Hope for the Future: Nathalia's Story
Nathalia is resilient, spirited and humorous, but it's her heart that her mom, Katy, loves most. Full of gratitude, Nathalia never misses a chance to thank the nurses, doctors and other caregivers who've helped her through her treatment for osteosarcoma, a devastating bone cancer.
Before she was diagnosed, she had been limping and complaining of leg pain for about six months. During that time, Katy took her to the doctor, but they were told she most likely had a torn ligament or simply growing pains.
Later in the summer of 2016, Katy noticed Nathalia was still limping, and when they returned home from a trip to Canada, her right leg was swollen. Getting ready to go off to summer camp for two weeks, Katy made the decision to take Nathalia to urgent care, and within the time of that visit, all plans to go to summer camp were canceled—Nathalia had cancer. Starting in her leg, the disease had already spread to her lungs.
A whirlwind of scans later, she had a treatment plan: five cycles of intense chemotherapy and a surgery on her leg, which thankfully, would not have to be amputated. After chemotherapy, doctors would then do surgery on both her lungs to remove smaller tumors.
In the middle of her treatment, Nathalia's body stopped responding to the original treatment plan, so they had to pivot and try an entirely new chemotherapy cocktail.

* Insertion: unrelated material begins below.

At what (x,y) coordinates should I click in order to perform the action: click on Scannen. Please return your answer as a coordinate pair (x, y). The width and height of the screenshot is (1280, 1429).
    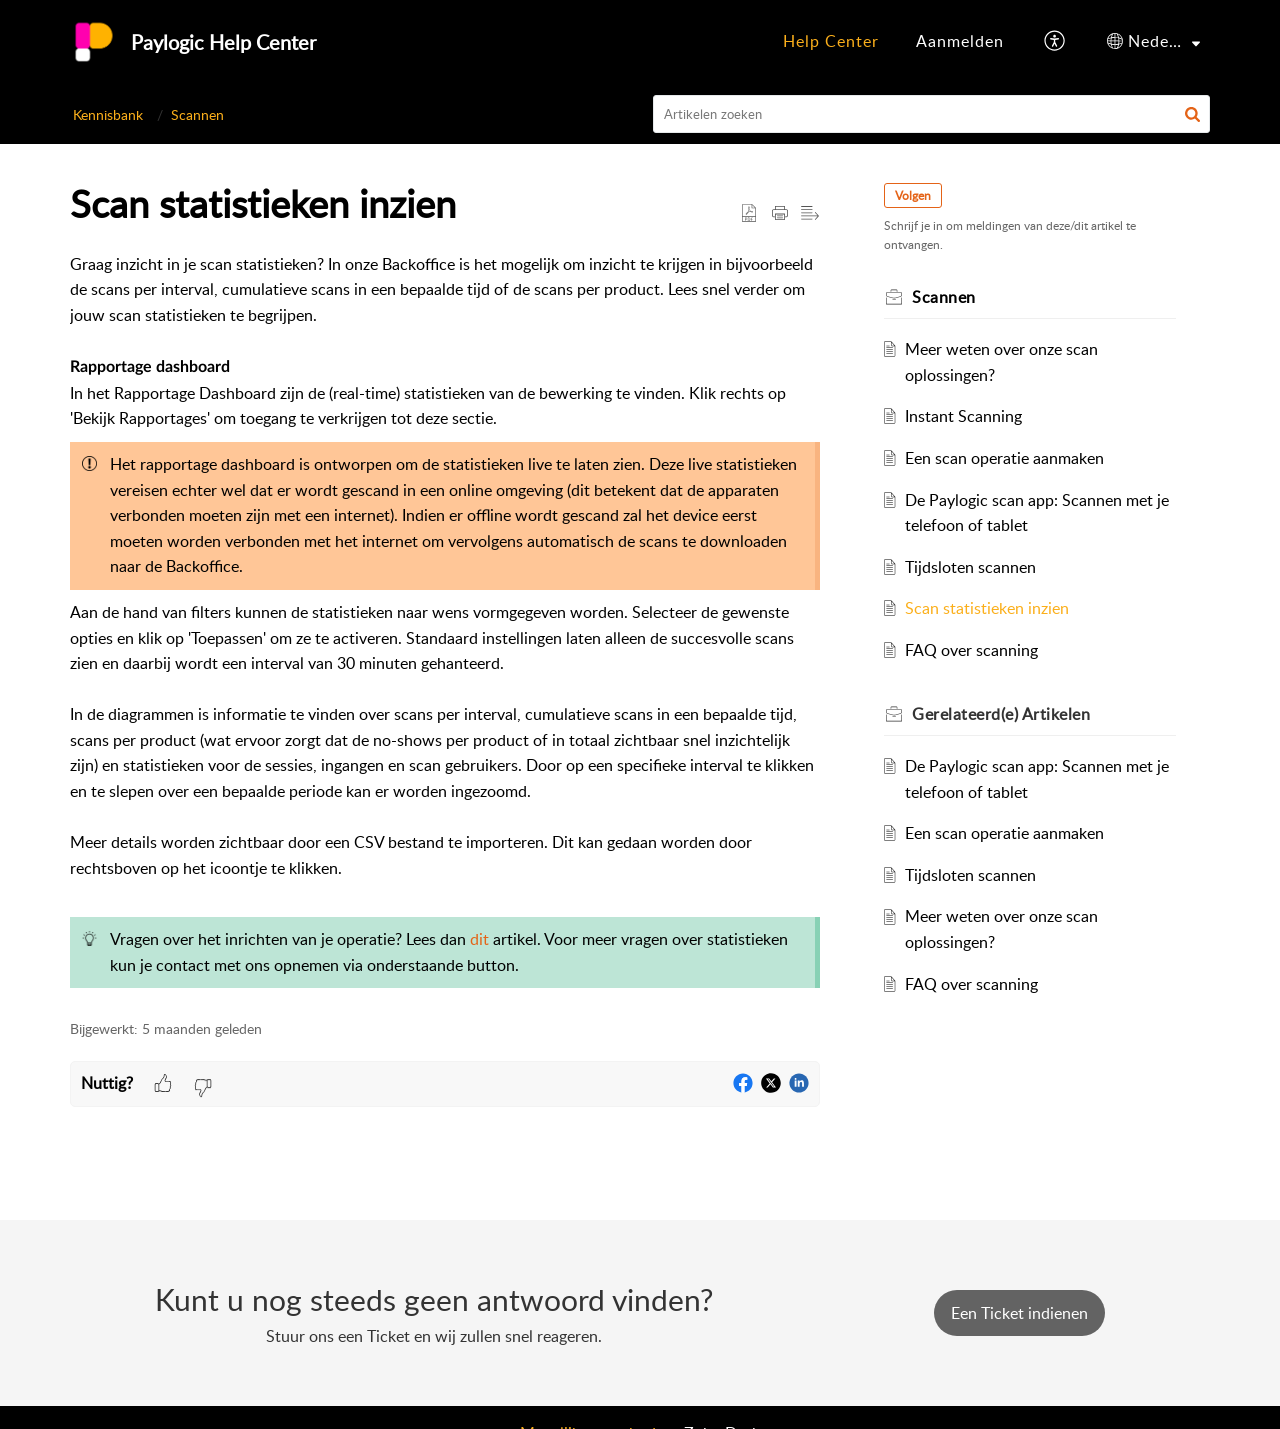     Looking at the image, I should click on (197, 114).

Unfortunately, this meant Nathalia would have to be in the hospital for five days of chemotherapy, instead of two or three days, meaning she'd miss out on playing with friends, miss school and all the other activities a 12-year-old loves.

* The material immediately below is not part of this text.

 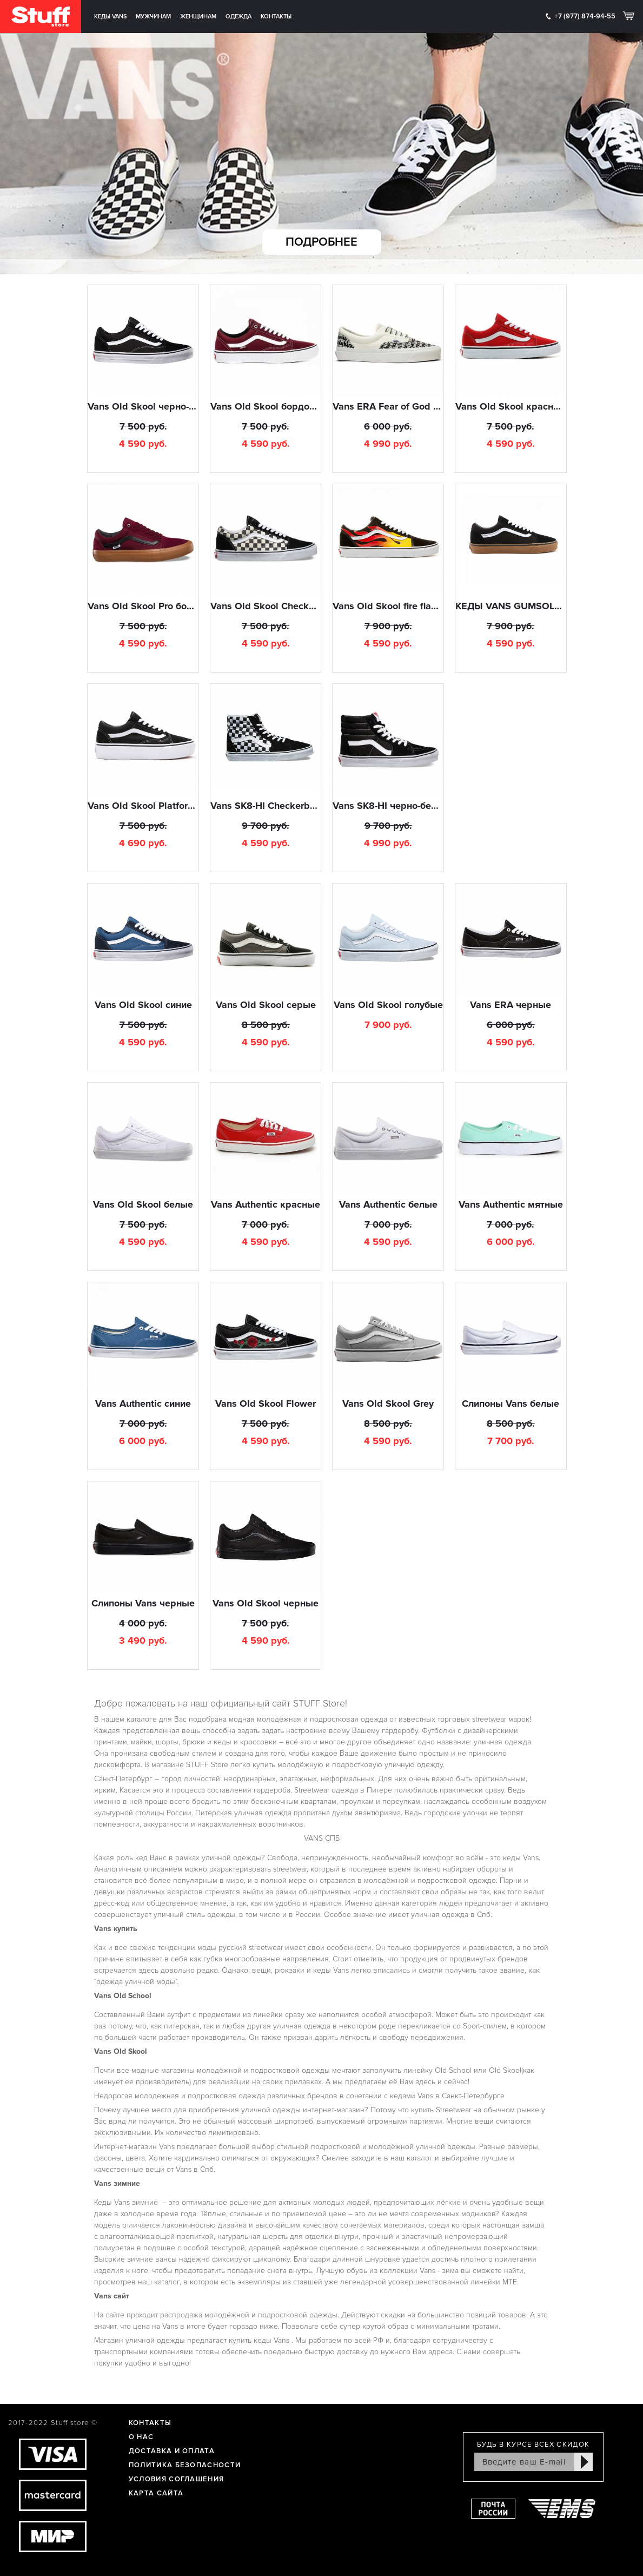 I want to click on Доставка и оплата, so click(x=172, y=2451).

At first, the new treatment option was very effective, and surgeons were able to move forward with surgery as planned with good results. But it stopped working again.
Despite failing chemotherapy treatment, doctors went ahead and performed her second surgery on her lungs. From the pathology report, doctors found that two of the tumors had living cancer cells, which meant that the cancer was still very active within her body.

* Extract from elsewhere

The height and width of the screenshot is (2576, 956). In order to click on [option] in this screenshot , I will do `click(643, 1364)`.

At this point, her family had to weigh Nathalia's options: She could either go on an oral chemotherapy or she could sign up for a clinical trial that involved a shot once a month. They decided to try the clinical trial. Though options were running thinner, the shots didn't make her as sick. For Katy, the hardest part of watching her daughter go through cancer was seeing the emotional toll treatment took on her.
"I think the biggest thing that has changed since all this has happened is to take each day as it comes, to be more present in the moment with my kids, but in life in general," Katy says. "I want to live life purposefully and to not plan life for what you think it should be. There is this motto I live by, 'When it rains, look for the rainbow; when it's dark, look for the stars.'"
For Katy and her family, research is important because it creates more options for kids. "Without research, many patients would be stuck with antiquated treatments...which makes them sicker than they already are," she says. "Without [research] many kids will either end up dying or have prolonged issues caused by the treatment...in Nathalia's words, 'It's the only way to give effective treatments and/or better treatments for kids.'"
During one of her hospital visits, Nathalia had realized the reality that she could pass away. "She told me if she passed that she hoped that in some way she would still be able to help raise awareness and help others who were in the same situation she was in," Katy says.
This September, Nathalia had scans to see if the shots had been working. Though Nathalia had no evidence of disease for a few months, the cancer returned last fall.
"My hope for her is that she's healthy and that she will continue to inspire others around her," Katy says. "[I want her] to be happy and with a new appreciation of life, to live it to the fullest, to find a new confidence and to know that she can overcome any obstacles that come her way."